In addition, in March 1997, Nationwide Life Insurance Company ("Nationwide")
initiated an action in the Massachusetts Superior Court for Suffolk County,
entitled Nationwide Life Insurance Company v. San-Vel Concrete Corporation,
LoneStar Industries, Inc., GZA Geo-Environmental Technologies, Inc. and Finegold
Alexander & Associates, Inc. (the "Action"). The Action arises out of the 1995
collapse of a seven-story office building constructed in the early 1980's at 303
Congress Street in Boston, Massachusetts. The Action alleges that concrete
pilings designed, fabricated and installed by GZA's co-defendants were defective
and caused the building's foundation to settle, ultimately requiring its
condemnation and demolition. GZA had been engaged to perform certain
geotechnical engineering services with respect to the building. The Action
alleges that GZA's services were negligent and contributed to the defective
design and construction of the concrete pilings. Nationwide seeks damages in an
unspecified amount from GZA and the other defendants. GZA is vigorously
defending the Action and believes that it has meritorious defenses. Among other
things, the Company believes the Action (which was brought more than twelve
years after the building was opened for occupancy) is barred by the six-year
statute of repose provided in Chapter 260, Section 2B of the Massachusetts
General Laws, and that, even if the Action is not time-barred, the contract
between GZA and Nationwide's predecessor-in-interest limits the liability of GZA
to a maximum of $50,000. The Company's professional liability insurance carrier
has to date disclaimed any obligation to defend or indemnify the Company in
respect of the Action.

On November 28, 1997, the Company's motion for summary judgment was granted by
the Court, on the ground that the action is barred by the six-year statute of
repose. That order has not been appealed by the plaintiffs. However, the time
for appeal has not yet expired, and a final judgment in favor of the Company has
not yet been entered. If an appeal from the Court's summary judgment order in
favor of the Company is timely filed and is successful and if the matter
proceeds to trial, there can be no assurance that the Company will be successful
in defending the Action on the merits, and the cost of such a defense could be
substantial. The Company believes that it has established adequate reserves for
the Action in light of the circumstances known to the Company at this time.
However, protracted litigation, or an adverse outcome in the Action, which could
include an award of substantial damages against the Company, could have a
material adverse effect on the financial position and results of operations of
the Company.





                                       11

<PAGE>   12



ITEM 6.  EXHIBITS AND REPORTS ON FORM 8-K

(a)     EXHIBITS

        3.1     Restated Certificate of Incorporation of the Company (1)

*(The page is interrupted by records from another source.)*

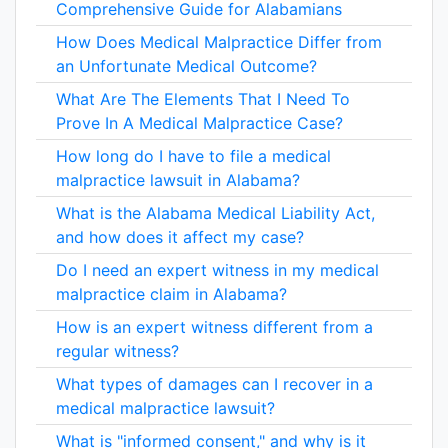
Comprehensive Guide for Alabamians
How Does Medical Malpractice Differ from
an Unfortunate Medical Outcome?
What Are The Elements That I Need To
Prove In A Medical Malpractice Case?
How long do I have to file a medical
malpractice lawsuit in Alabama?
What is the Alabama Medical Liability Act,
and how does it affect my case?
Do I need an expert witness in my medical
malpractice claim in Alabama?
How is an expert witness different from a
regular witness?
What types of damages can I recover in a
medical malpractice lawsuit?
What is "informed consent," and why is it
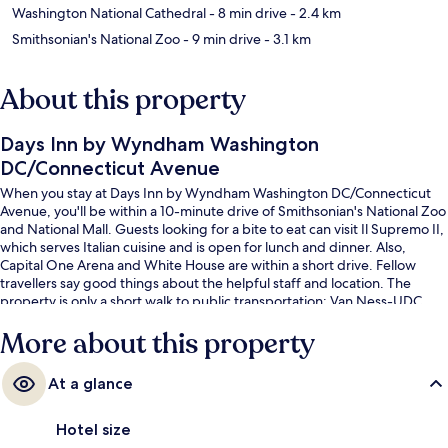
Washington National Cathedral
- 8 min drive
- 2.4 km
Smithsonian's National Zoo
- 9 min drive
- 3.1 km
About this property
Days Inn by Wyndham Washington
DC/Connecticut Avenue
When you stay at Days Inn by Wyndham Washington DC/Connecticut
Avenue, you'll be within a 10-minute drive of Smithsonian's National Zoo
and National Mall. Guests looking for a bite to eat can visit Il Supremo II,
which serves Italian cuisine and is open for lunch and dinner. Also,
Capital One Arena and White House are within a short drive. Fellow
travellers say good things about the helpful staff and location. The
property is only a short walk to public transportation: Van Ness-UDC
Station is 4 minutes away.
More about this property
At a glance
Hotel size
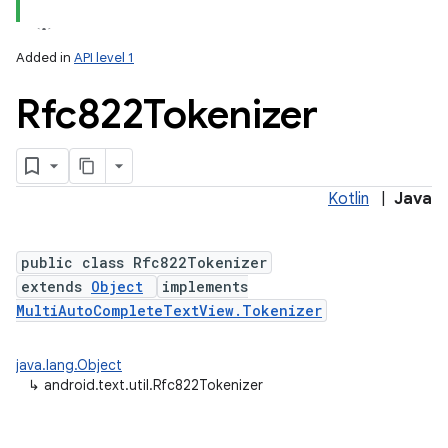
Added in
API level 1
Rfc822Tokenizer
Kotlin
|
Java
public class Rfc822Tokenizer
extends
Object
implements
MultiAutoCompleteTextView.Tokenizer
java.lang.Object
↳
android.text.util.Rfc822Tokenizer
on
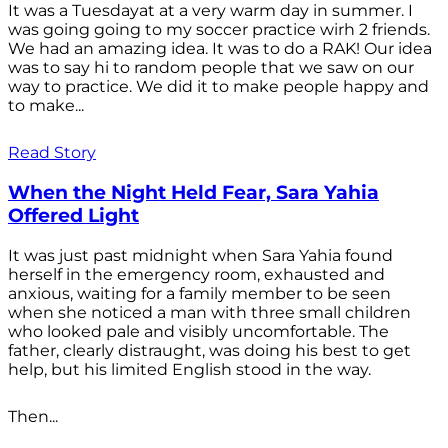
It was a Tuesdayat at a very warm day in summer. I
was going going to my soccer practice wirh 2 friends.
We had an amazing idea. It was to do a RAK! Our idea
was to say hi to random people that we saw on our
way to practice. We did it to make people happy and
to make...
Read Story
When the Night Held Fear, Sara Yahia
Offered Light
It was just past midnight when Sara Yahia found
herself in the emergency room, exhausted and
anxious, waiting for a family member to be seen
when she noticed a man with three small children
who looked pale and visibly uncomfortable. The
father, clearly distraught, was doing his best to get
help, but his limited English stood in the way.
Then...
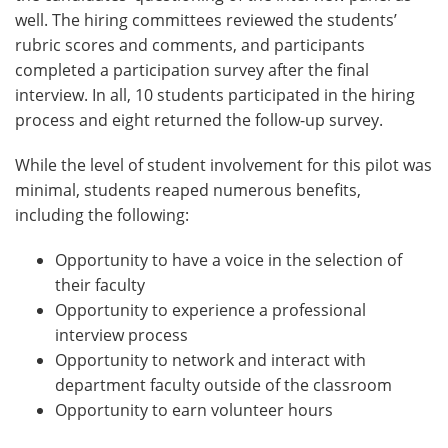
well. The hiring committees reviewed the students’
rubric scores and comments, and participants
completed a participation survey after the final
interview. In all, 10 students participated in the hiring
process and eight returned the follow-up survey.
While the level of student involvement for this pilot was
minimal, students reaped numerous benefits,
including the following:
Opportunity to have a voice in the selection of
their faculty
Opportunity to experience a professional
interview process
Opportunity to network and interact with
department faculty outside of the classroom
Opportunity to earn volunteer hours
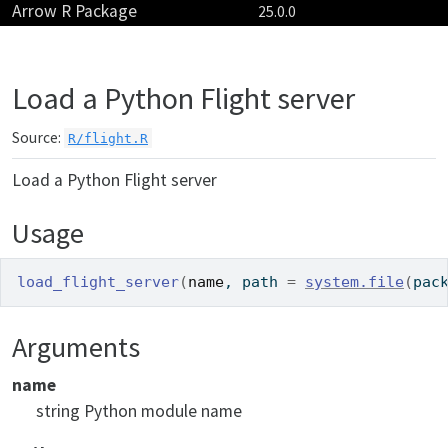
Arrow R Package
Skip to contents
25.0.0
Load a Python Flight server
Source:
R/flight.R
Load a Python Flight server
Usage
load_flight_server
(
name
, path 
=
system.file
(
pac
Arguments
name
string Python module name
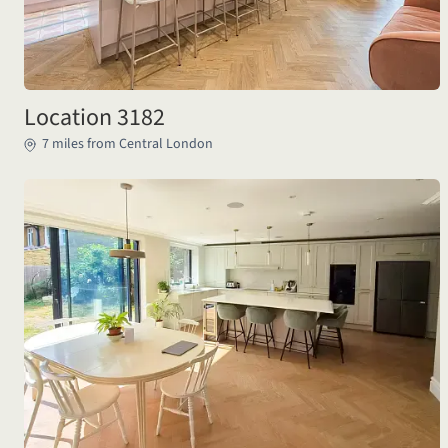
Location 3182
7 miles from Central London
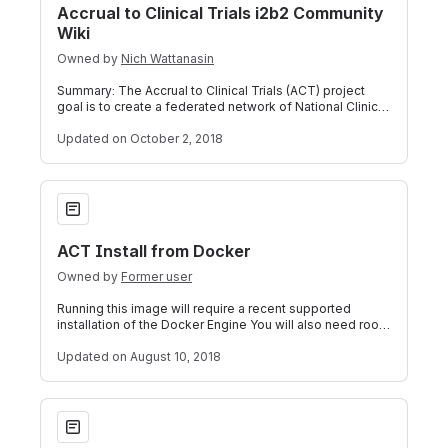
Accrual to Clinical Trials i2b2 Community
Wiki
Owned by
Nich Wattanasin
Summary: The Accrual to Clinical Trials (ACT) project
goal is to create a federated network of National Clinical
and Translational Science A
Updated
on October 2, 2018
ACT Install from Docker
ACT Install from Docker
Owned by
Former user
Running this image will require a recent supported
installation of the Docker Engine You will also need root
or superuser access to run this
Updated
on August 10, 2018
How-to: Automatic Terms of Access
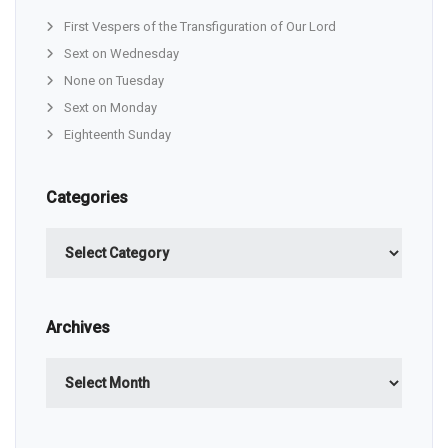
First Vespers of the Transfiguration of Our Lord
Sext on Wednesday
None on Tuesday
Sext on Monday
Eighteenth Sunday
Categories
Categories
Archives
Archives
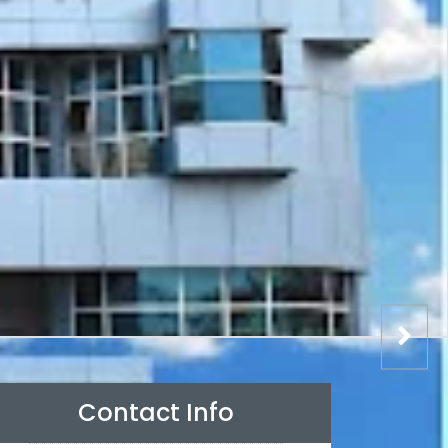
Contact Info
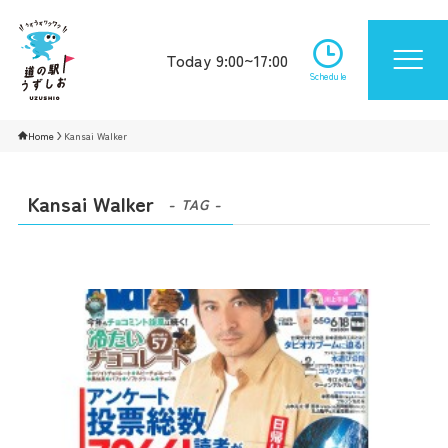
Today 9:00~17:00
Schedule
Home
Kansai Walker
Kansai Walker
- TAG -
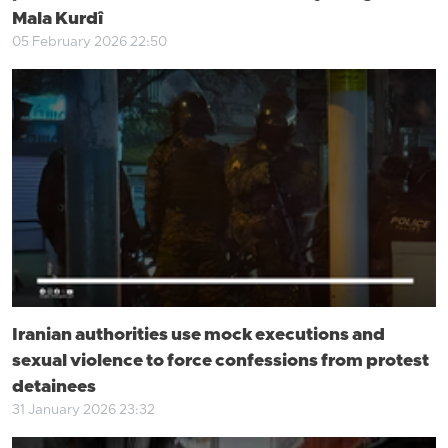
Mala Kurdî
05 February 2026 22:50
Iranian authorities use mock executions and
sexual violence to force confessions from protest
detainees
31 January 2026 23:32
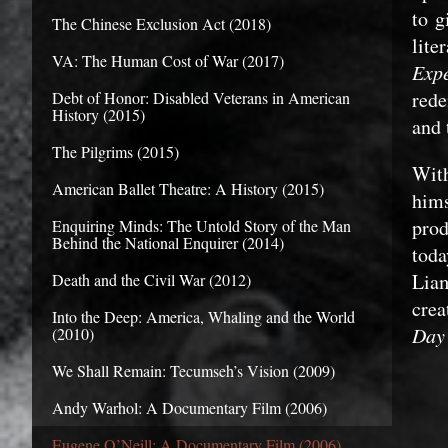
to g
The Chinese Exclusion Act (2018)
lite
VA: The Human Cost of War (2017)
E
xp
rede
Debt of Honor: Disabled Veterans in American
History (2015)
and 
The Pilgrims (2015)
With
American Ballet Theatre: A History (2015)
hims
prod
Enquiring Minds: The Untold Story of the Man
Behind the National Enquirer (2014)
toda
Lia
Death and the Civil War (2012)
crea
Into the Deep: America, Whaling and the World
Day’
(2010)
We Shall Remain: Tecumseh’s Vision (2009)
Andy Warhol: A Documentary Film (2006)
Eugene O’Neill: A Documentary Film (2006)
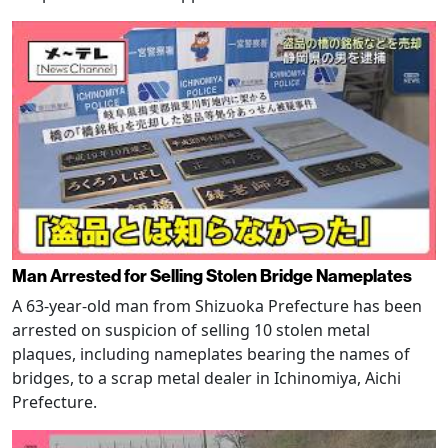
Man Arrested for Selling Stolen Bridge Nameplates
A 63-year-old man from Shizuoka Prefecture has been
arrested on suspicion of selling 10 stolen metal
plaques, including nameplates bearing the names of
bridges, to a scrap metal dealer in Ichinomiya, Aichi
Prefecture.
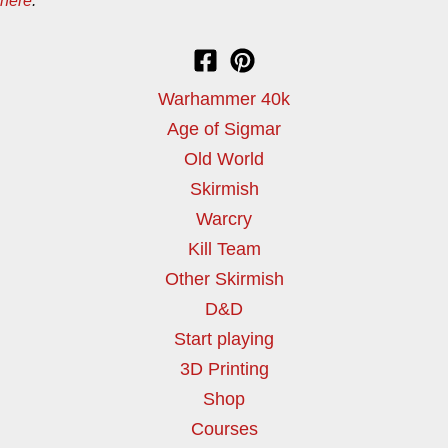
here
.
Warhammer 40k
Age of Sigmar
Old World
Skirmish
Warcry
Kill Team
Other Skirmish
D&D
Start playing
3D Printing
Shop
Courses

        3.3     Amended and Restated By-Laws of the Company (2)


        27.     Financial Data Schedule for the period ended November 30, 1997.

(b)     REPORTS ON FORM 8-K

        The Company did not file any report on Form 8-K during the three month
        period ended November 30, 1997.


















(1)     Incorporated by reference to the similarly numbered exhibit included in
the Company's Form S-1 Registration Statement, File No. 33-29369, filed with the
Commission on June 16, 1989.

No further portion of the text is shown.